### [EXERCISE REQUIREMENTS]
Look through the entries and report how many lines include the word "minut". Give the number alone.

[GIVEN RECORDS — start]

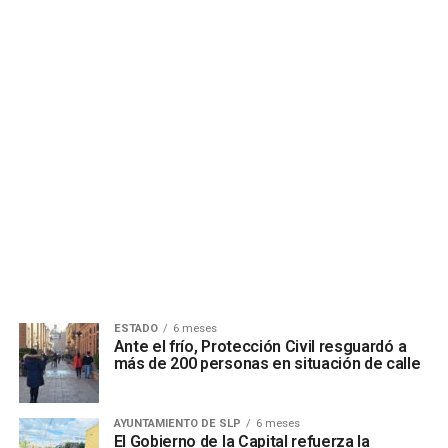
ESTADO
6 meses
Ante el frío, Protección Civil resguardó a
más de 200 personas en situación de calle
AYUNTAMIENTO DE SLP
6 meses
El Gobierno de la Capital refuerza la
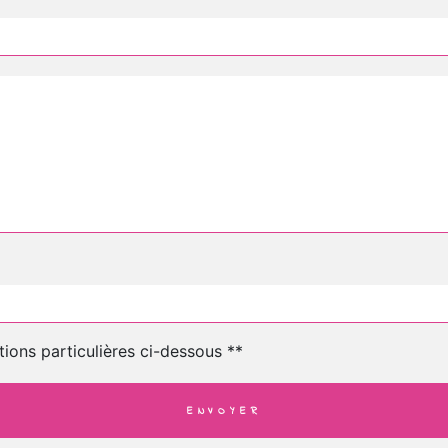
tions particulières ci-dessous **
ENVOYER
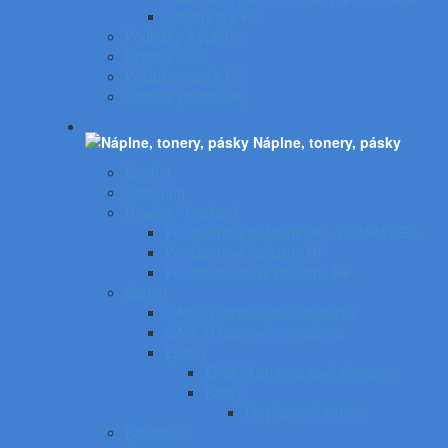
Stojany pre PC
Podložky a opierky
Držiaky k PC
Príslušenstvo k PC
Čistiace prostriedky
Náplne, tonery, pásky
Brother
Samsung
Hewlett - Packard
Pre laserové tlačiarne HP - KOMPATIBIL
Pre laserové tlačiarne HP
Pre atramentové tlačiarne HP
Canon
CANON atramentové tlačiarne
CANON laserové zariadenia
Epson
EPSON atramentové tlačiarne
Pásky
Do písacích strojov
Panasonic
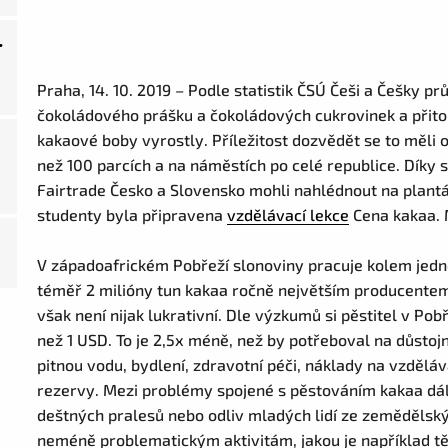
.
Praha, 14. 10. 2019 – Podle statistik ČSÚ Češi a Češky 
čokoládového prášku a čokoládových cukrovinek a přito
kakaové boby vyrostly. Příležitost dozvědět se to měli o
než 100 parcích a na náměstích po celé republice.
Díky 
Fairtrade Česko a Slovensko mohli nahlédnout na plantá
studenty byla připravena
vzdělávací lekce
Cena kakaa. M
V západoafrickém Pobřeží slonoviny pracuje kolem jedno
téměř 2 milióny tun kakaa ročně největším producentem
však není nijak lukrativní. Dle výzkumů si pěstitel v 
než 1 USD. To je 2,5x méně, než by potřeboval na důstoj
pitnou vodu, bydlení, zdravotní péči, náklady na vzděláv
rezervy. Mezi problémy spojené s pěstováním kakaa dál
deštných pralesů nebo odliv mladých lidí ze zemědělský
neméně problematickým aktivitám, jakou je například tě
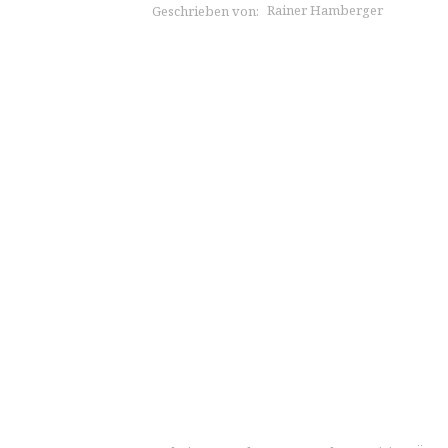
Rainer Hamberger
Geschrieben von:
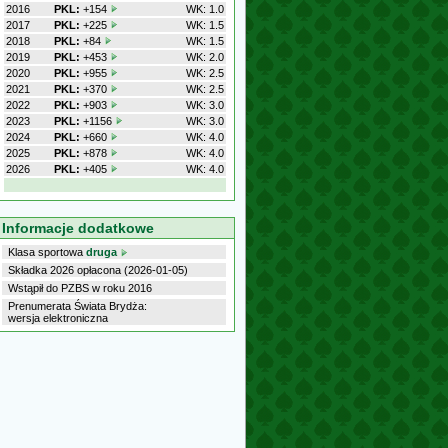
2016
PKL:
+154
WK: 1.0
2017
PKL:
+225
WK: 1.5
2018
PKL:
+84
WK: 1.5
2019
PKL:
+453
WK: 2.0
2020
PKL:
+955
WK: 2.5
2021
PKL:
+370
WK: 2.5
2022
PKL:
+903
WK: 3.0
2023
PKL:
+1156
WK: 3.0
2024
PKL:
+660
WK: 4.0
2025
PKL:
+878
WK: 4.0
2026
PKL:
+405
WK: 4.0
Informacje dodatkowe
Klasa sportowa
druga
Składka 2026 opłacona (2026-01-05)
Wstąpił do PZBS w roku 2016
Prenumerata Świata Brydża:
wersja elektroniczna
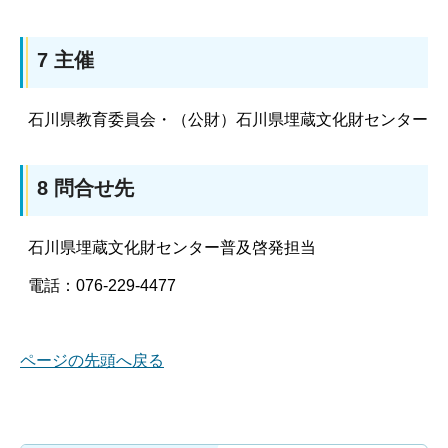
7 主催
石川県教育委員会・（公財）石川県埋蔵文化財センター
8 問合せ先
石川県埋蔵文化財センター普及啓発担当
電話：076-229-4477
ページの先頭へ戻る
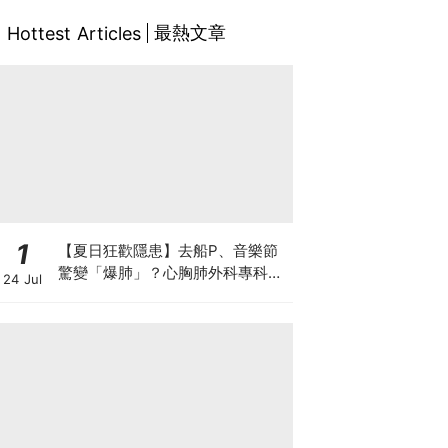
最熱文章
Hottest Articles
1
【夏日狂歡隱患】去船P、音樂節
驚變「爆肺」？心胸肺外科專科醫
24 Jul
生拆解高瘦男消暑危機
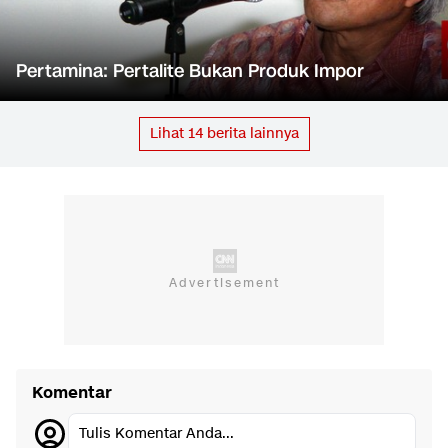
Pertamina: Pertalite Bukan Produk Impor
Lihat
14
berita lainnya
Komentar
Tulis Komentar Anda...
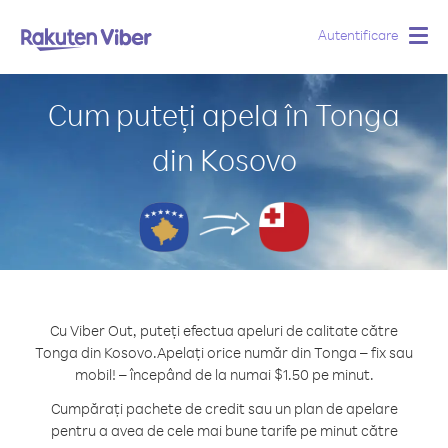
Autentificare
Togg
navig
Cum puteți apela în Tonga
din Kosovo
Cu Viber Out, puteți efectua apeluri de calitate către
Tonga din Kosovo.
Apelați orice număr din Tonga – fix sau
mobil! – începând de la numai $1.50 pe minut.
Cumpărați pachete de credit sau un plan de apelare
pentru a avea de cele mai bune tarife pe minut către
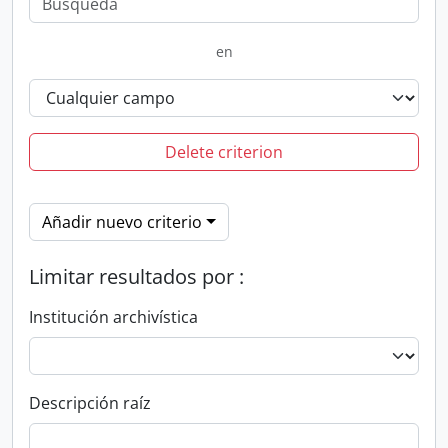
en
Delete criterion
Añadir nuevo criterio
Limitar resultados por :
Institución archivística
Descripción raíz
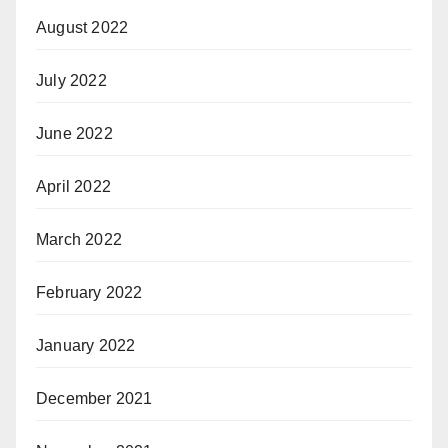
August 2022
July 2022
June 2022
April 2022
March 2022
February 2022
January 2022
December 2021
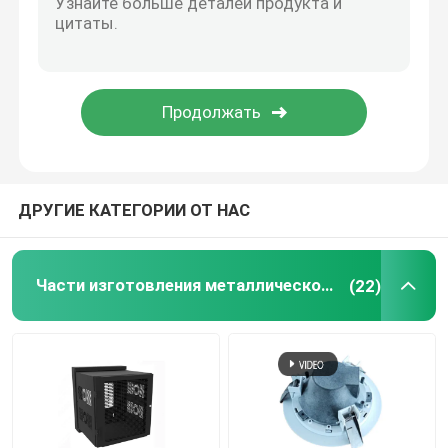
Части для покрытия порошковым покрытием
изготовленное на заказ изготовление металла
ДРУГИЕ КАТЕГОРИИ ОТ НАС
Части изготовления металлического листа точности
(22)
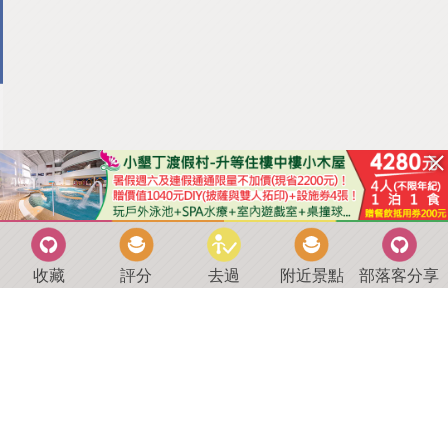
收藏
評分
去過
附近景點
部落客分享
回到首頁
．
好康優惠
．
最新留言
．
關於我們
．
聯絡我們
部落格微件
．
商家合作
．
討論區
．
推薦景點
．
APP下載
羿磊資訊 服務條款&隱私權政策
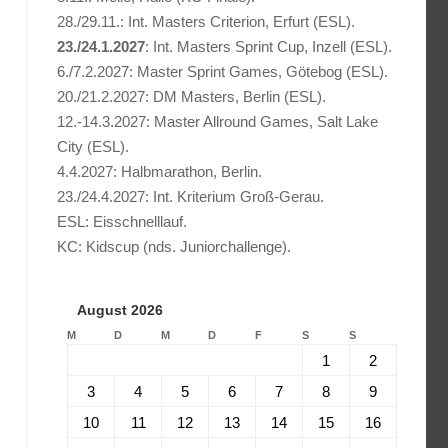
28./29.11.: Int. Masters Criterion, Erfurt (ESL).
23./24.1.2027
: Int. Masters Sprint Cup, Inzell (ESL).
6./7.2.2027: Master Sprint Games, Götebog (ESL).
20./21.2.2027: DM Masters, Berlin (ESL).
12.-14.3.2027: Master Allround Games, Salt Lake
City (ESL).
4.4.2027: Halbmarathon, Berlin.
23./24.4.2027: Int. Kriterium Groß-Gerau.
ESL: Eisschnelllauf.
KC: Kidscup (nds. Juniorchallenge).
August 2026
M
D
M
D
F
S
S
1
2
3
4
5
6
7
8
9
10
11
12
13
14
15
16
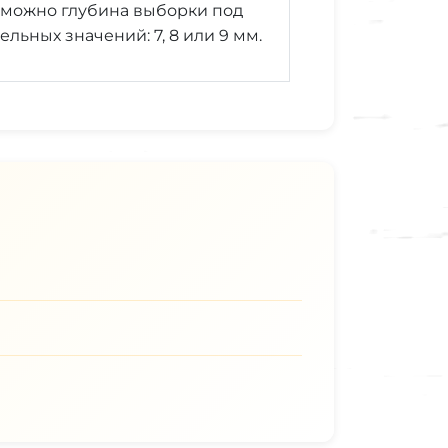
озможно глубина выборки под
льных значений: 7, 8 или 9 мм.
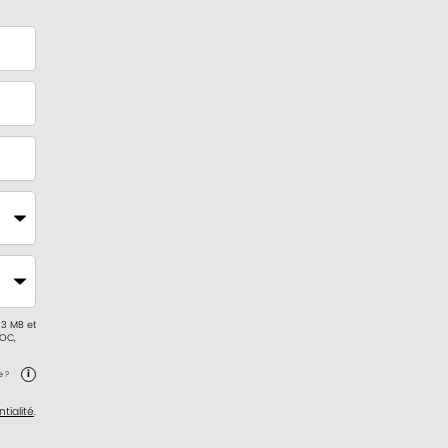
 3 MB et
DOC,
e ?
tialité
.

[GIVEN RECORDS — finish]

### [ANSWER SECTION]
2